Saved data entries:
# # # #

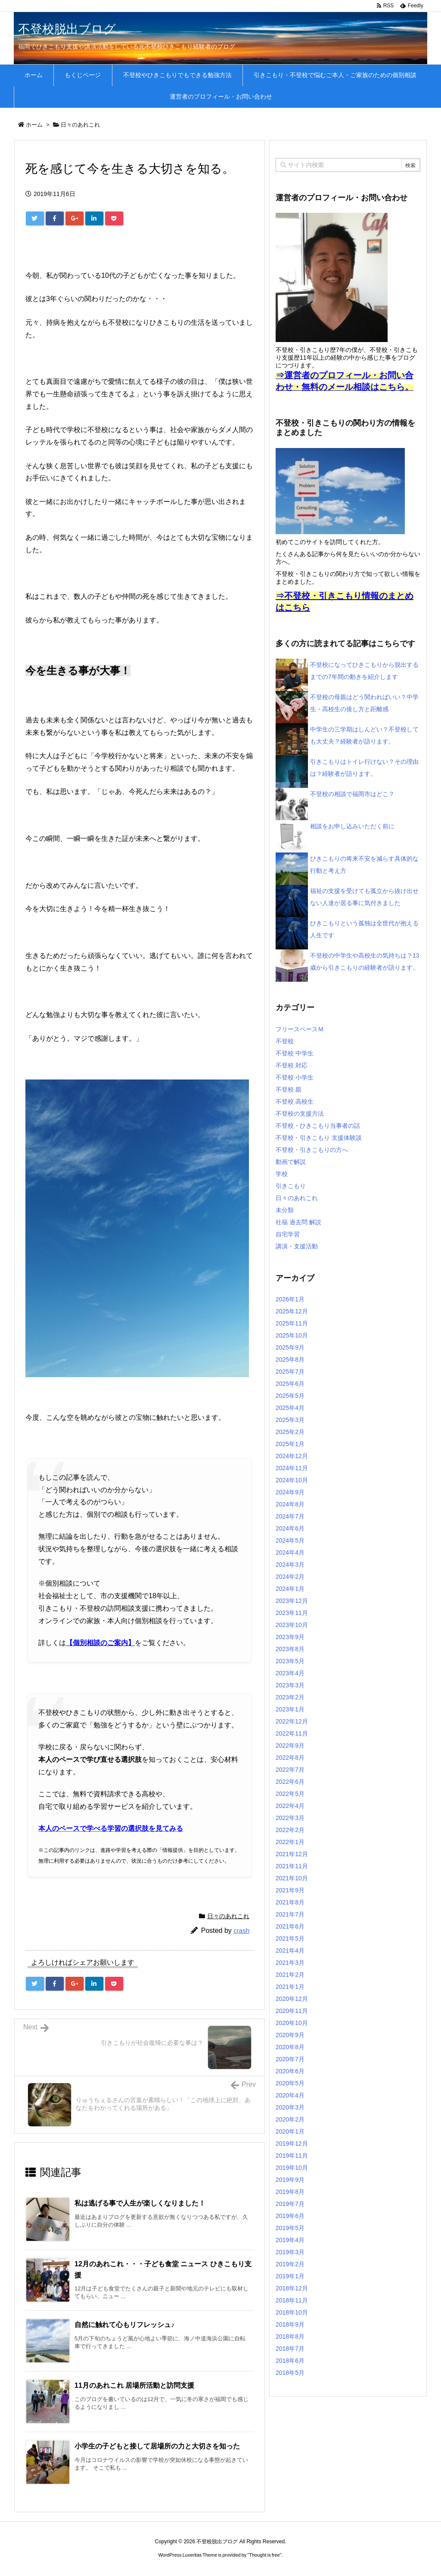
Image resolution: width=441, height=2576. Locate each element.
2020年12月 (292, 1998)
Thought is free (264, 2554)
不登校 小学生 (295, 1077)
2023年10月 (292, 1624)
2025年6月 (290, 1383)
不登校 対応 (291, 1065)
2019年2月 (290, 2264)
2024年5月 (290, 1540)
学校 (282, 1173)
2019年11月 (292, 2155)
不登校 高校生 (295, 1101)
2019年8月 (290, 2191)
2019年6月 (290, 2215)
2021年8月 (290, 1902)
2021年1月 (290, 1986)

# # # #

Your assignment: Repeat the data exactly as written, but without the pictures.

Exercise answer:
Image resolution: width=441, height=2576. Locate each element.
2020年12月 (292, 1998)
Thought is free (264, 2554)
不登校 小学生 (295, 1077)
2023年10月 (292, 1624)
2025年6月 (290, 1383)
不登校 対応 (291, 1065)
2019年2月 (290, 2264)
2024年5月 (290, 1540)
学校 (282, 1173)
2019年11月 (292, 2155)
不登校 高校生 (295, 1101)
2019年8月 (290, 2191)
2019年6月 (290, 2215)
2021年8月 (290, 1902)
2021年1月 (290, 1986)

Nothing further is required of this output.